→ **REQUIRED ACTION**
Please return exactly the line that contains "research managers. This..." and every line after it, through the last line of the records below, with no pictures.

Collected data
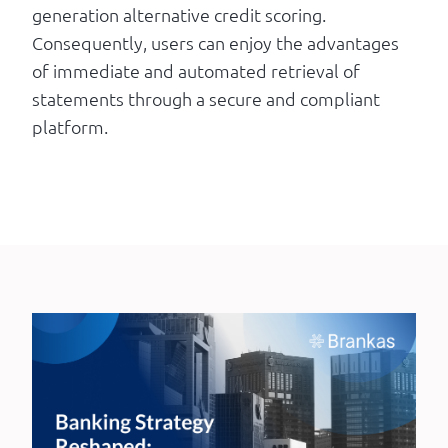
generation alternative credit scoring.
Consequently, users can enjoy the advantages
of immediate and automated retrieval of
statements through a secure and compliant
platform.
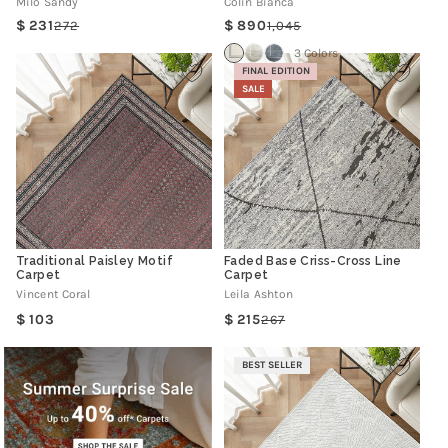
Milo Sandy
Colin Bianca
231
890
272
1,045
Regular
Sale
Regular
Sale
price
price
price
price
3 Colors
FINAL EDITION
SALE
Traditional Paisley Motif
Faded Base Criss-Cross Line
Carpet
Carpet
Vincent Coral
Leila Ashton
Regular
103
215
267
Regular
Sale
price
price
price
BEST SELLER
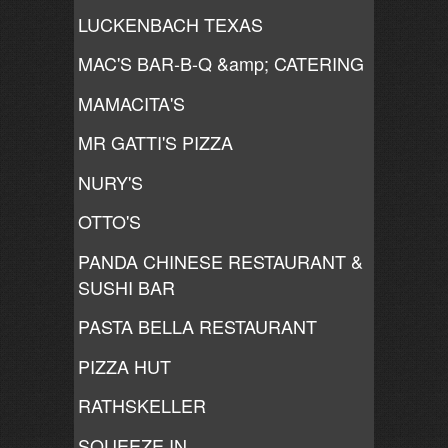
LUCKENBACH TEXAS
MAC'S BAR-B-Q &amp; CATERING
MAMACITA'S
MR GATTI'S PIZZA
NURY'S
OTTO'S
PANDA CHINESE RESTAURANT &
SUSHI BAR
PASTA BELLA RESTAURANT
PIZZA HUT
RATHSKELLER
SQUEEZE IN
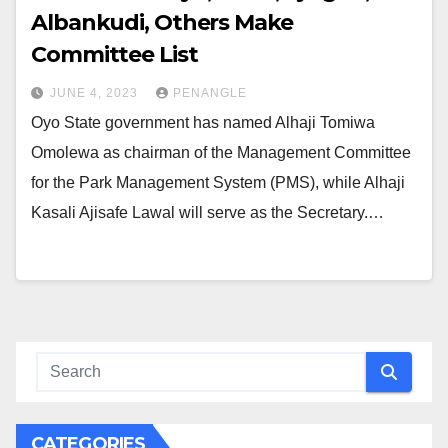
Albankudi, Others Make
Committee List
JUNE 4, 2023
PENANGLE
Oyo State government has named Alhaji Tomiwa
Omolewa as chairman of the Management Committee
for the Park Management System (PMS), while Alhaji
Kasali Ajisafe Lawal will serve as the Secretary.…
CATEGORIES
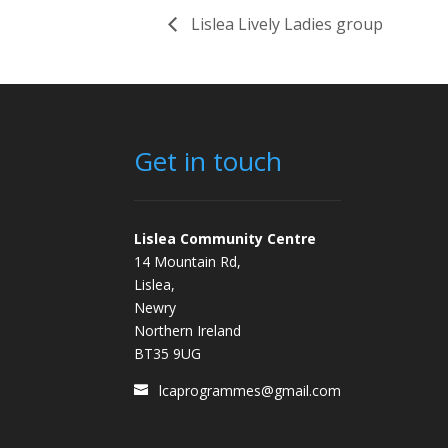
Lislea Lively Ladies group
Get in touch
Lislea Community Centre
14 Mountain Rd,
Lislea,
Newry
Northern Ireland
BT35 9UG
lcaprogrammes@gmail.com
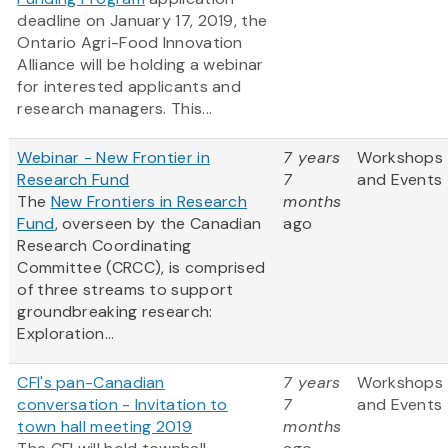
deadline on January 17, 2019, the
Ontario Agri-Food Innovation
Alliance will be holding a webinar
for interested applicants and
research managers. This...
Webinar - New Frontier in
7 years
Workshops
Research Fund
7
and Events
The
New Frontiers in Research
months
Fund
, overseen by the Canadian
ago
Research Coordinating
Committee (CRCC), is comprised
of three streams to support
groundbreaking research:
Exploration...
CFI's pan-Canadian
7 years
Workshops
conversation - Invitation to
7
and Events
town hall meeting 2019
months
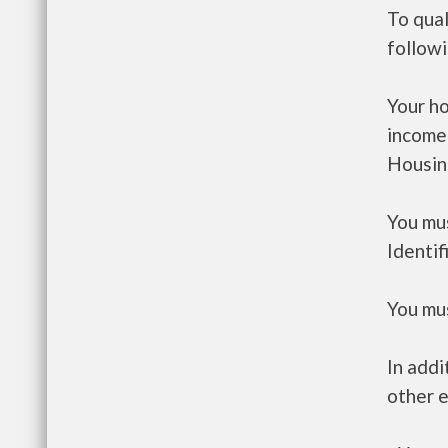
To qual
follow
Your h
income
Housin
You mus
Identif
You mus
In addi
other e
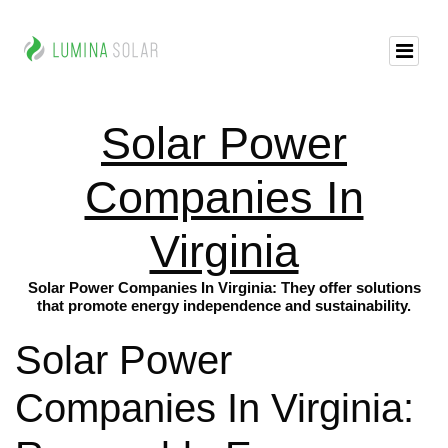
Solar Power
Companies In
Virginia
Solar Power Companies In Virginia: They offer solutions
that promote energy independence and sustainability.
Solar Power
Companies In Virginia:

→ **FINAL ANSWER**
research managers. This...
Webinar - New Frontier in
7 years
Workshops
Research Fund
7
and Events
The
New Frontiers in Research
months
Fund
, overseen by the Canadian
ago
Research Coordinating
Committee (CRCC), is comprised
of three streams to support
groundbreaking research:
Exploration...
CFI's pan-Canadian
7 years
Workshops
conversation - Invitation to
7
and Events
town hall meeting 2019
months
To qual
follow
Your h
income
Housin
You mus
Identif
You mus
In addi
other e
Solar Power
Companies In
Virginia
Solar Power Companies In Virginia: They offer solutions
that promote energy independence and sustainability.
Solar Power
Companies In Virginia:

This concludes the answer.